- _What the task asks_
All lines with the word "estrategias" in the material below are required.

- _The input_
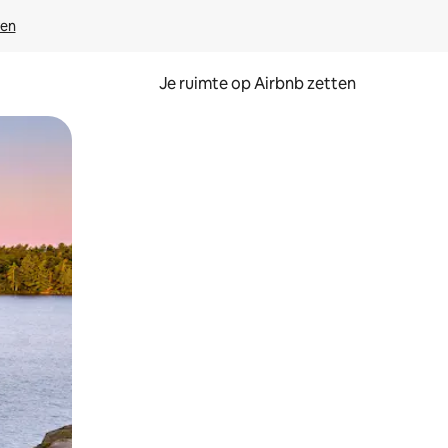
ven
Je ruimte op Airbnb zetten
ken of swipen.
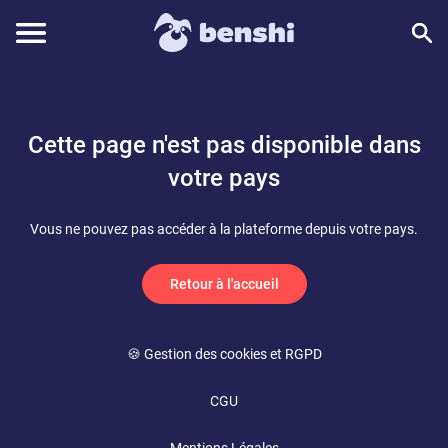
Cette page n'est pas disponible dans
votre pays
Vous ne pouvez pas accéder à la plateforme depuis votre pays.
Retour à l'accueil
🍪 Gestion des cookies et RGPD
CGU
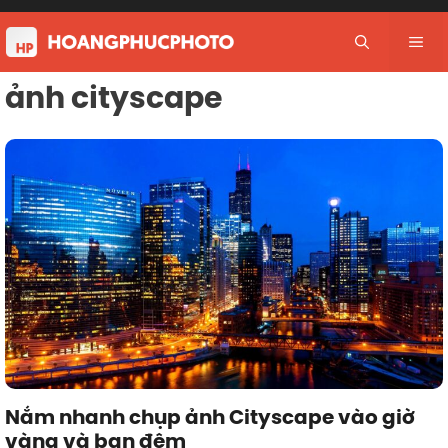
Skip
to
Me
content
ảnh cityscape
Nắm nhanh chụp ảnh Cityscape vào giờ
vàng và ban đêm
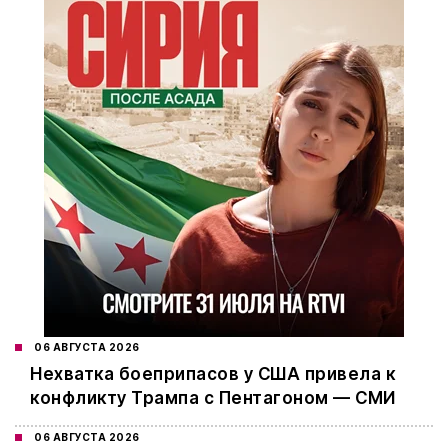
06 АВГУСТА 2026
Нехватка боеприпасов у США привела к
конфликту Трампа с Пентагоном — СМИ
06 АВГУСТА 2026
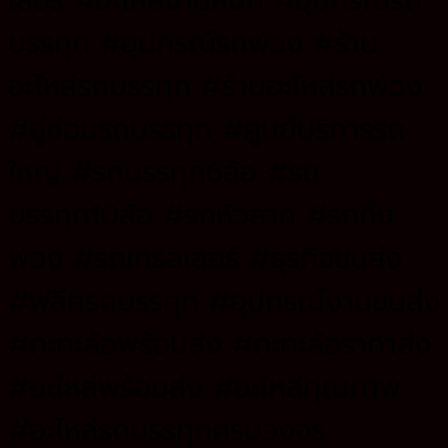
เลอร์ #อะไหล่งานหนัก #อุปกรณ์รถ
บรรทุก #อุปกรณ์รถพ่วง #ร้าน
อะไหล่รถบรรทุก #ร้านอะไหล่รถพ่วง
#อู่ซ่อมรถบรรทุก #ศูนย์บริการรถ
ใหญ่ #รถบรรทุก6ล้อ #รถ
บรรทุก10ล้อ #รถหัวลาก #รถกึ่ง
พ่วง #รถเทรลเลอร์ #ธุรกิจขนส่ง
#ฟลีทรถบรรทุก #อุปกรณ์งานขนส่ง
#กะทะล้อพร้อมส่ง #กะทะล้อราคาส่ง
#อะไหล่พร้อมส่ง #อะไหล่คุณภาพ
#อะไหล่รถบรรทุกครบวงจร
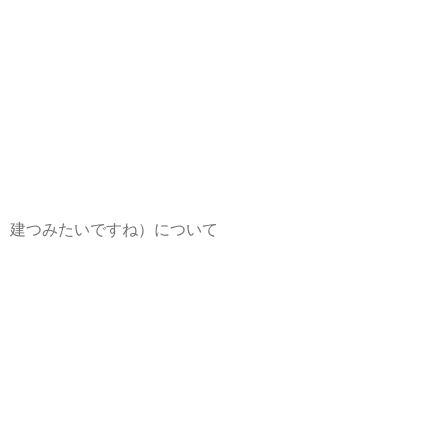
、建つみたいですね）について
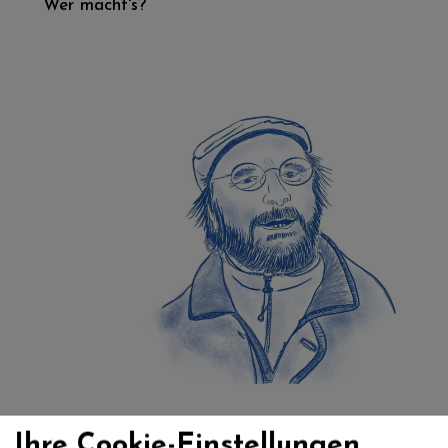
Wer macht's?
Ihre Cookie-Einstellungen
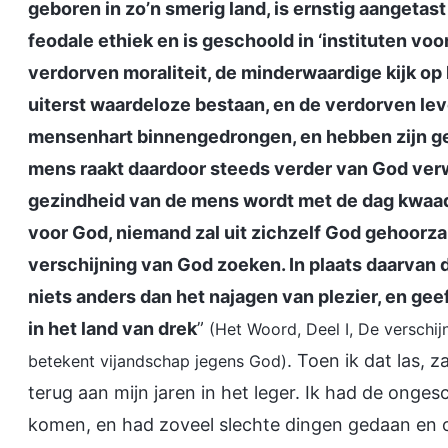
geboren in zo’n smerig land, is ernstig aangetast
feodale ethiek en is geschoold in ‘instituten voo
verdorven moraliteit, de minderwaardige kijk op h
uiterst waardeloze bestaan, en de verdorven leve
mensenhart binnengedrongen, en hebben zijn ge
mens raakt daardoor steeds verder van God verw
gezindheid van de mens wordt met de dag kwaada
voor God, niemand zal uit zichzelf God gehoorz
verschijning van God zoeken. In plaats daarvan 
niets anders dan het najagen van plezier, en gee
in het land van drek
”
(Het Woord, Deel I, De verschi
. Toen ik dat las, 
betekent vijandschap jegens God)
terug aan mijn jaren in het leger. Ik had de onge
komen, en had zoveel slechte dingen gedaan en o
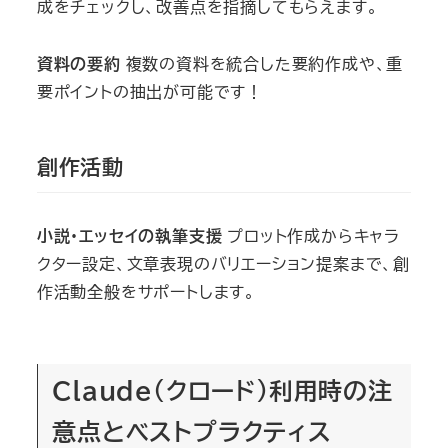
成をチェックし、改善点を指摘してもらえます。
資料の要約
複数の資料を統合した要約作成や、重
要ポイントの抽出が可能です！
創作活動
小説・エッセイの執筆支援
プロット作成からキャラ
クター設定、文章表現のバリエーション提案まで、創
作活動全般をサポートします。
Claude（クロード）利用時の注
意点とベストプラクティス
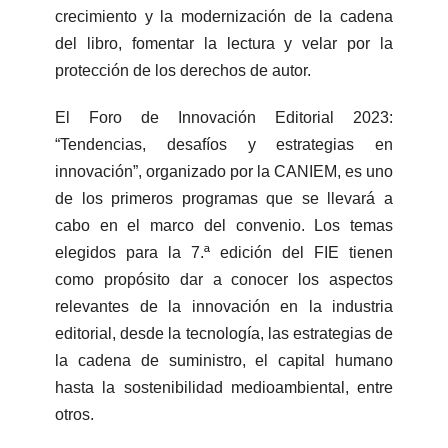
crecimiento y la modernización de la cadena
del libro, fomentar la lectura y velar por la
protección de los derechos de autor.
El Foro de Innovación Editorial 2023:
“Tendencias, desafíos y estrategias en
innovación”, organizado por la CANIEM, es uno
de los primeros programas que se llevará a
cabo en el marco del convenio. Los temas
elegidos para la 7.ª edición del FIE tienen
como propósito dar a conocer los aspectos
relevantes de la innovación en la industria
editorial, desde la tecnología, las estrategias de
la cadena de suministro, el capital humano
hasta la sostenibilidad medioambiental, entre
otros.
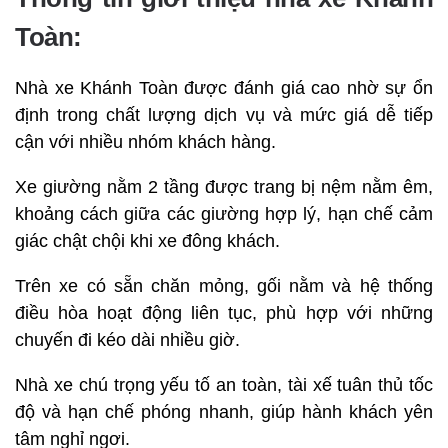
Toàn:
Nhà xe Khánh Toàn được đánh giá cao nhờ sự ổn
định trong chất lượng dịch vụ và mức giá dễ tiếp
cận với nhiều nhóm khách hàng.
Xe giường nằm 2 tầng được trang bị nệm nằm êm,
khoảng cách giữa các giường hợp lý, hạn chế cảm
giác chật chội khi xe đông khách.
Trên xe có sẵn chăn mỏng, gối nằm và hệ thống
điều hòa hoạt động liên tục, phù hợp với những
chuyến đi kéo dài nhiều giờ.
Nhà xe chú trọng yếu tố an toàn, tài xế tuân thủ tốc
độ và hạn chế phóng nhanh, giúp hành khách yên
tâm nghỉ ngơi.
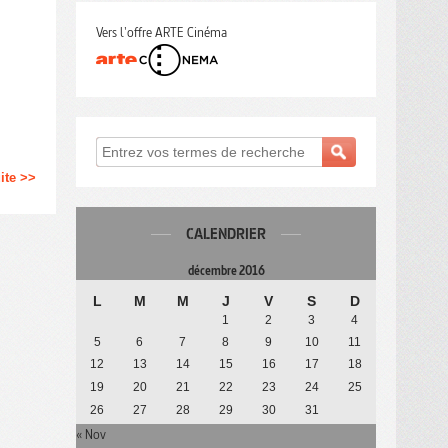
Vers l'offre ARTE Cinéma
uite >>
CALENDRIER
décembre 2016
L
M
M
J
V
S
D
1
2
3
4
5
6
7
8
9
10
11
12
13
14
15
16
17
18
19
20
21
22
23
24
25
26
27
28
29
30
31
« Nov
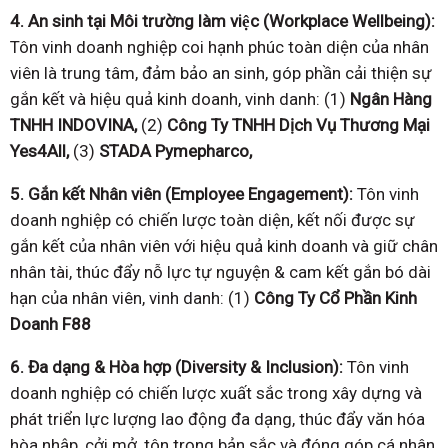
4. An sinh tại Môi trường làm việc (Workplace Wellbeing):
Tôn vinh doanh nghiệp coi hạnh phúc toàn diện của nhân
viên là trung tâm, đảm bảo an sinh, góp phần cải thiện sự
gắn kết và hiệu quả kinh doanh, vinh danh: (1)
Ngân Hàng
TNHH INDOVINA,
(2)
Công Ty TNHH Dịch Vụ
Thương Mại
Yes4All,
(3)
STADA Pymepharco,
5. Gắn kết Nhân viên (Employee Engagement):
Tôn vinh
doanh nghiệp có chiến lược toàn diện, kết nối được sự
gắn kết của nhân viên với hiệu quả kinh doanh và giữ chân
nhân tài, thúc đẩy nỗ lực tự nguyện & cam kết gắn bó dài
hạn của nhân viên, vinh danh: (1)
Công Ty Cổ Phần Kinh
Doanh F88
6. Đa dạng & Hòa hợp (Diversity & Inclusion):
Tôn vinh
doanh nghiệp có chiến lược xuất sắc trong xây dựng và
phát triển lực lượng lao động đa dạng, thúc đẩy văn hóa
hòa nhập, cởi mở, tôn trọng bản sắc và đóng góp cá nhân,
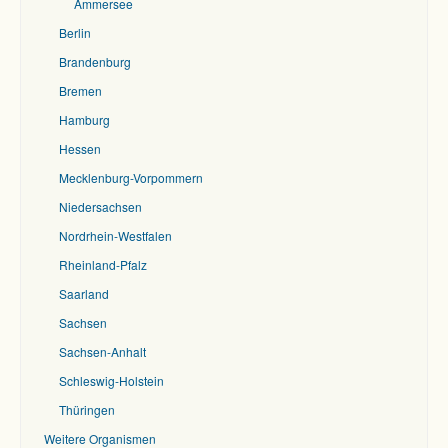
Ammersee
Berlin
Brandenburg
Bremen
Hamburg
Hessen
Mecklenburg-Vorpommern
Niedersachsen
Nordrhein-Westfalen
Rheinland-Pfalz
Saarland
Sachsen
Sachsen-Anhalt
Schleswig-Holstein
Thüringen
Weitere Organismen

- _Solution to the exercise_
“Tendencias, desafíos y estrategias en
editorial, desde la tecnología, las estrategias de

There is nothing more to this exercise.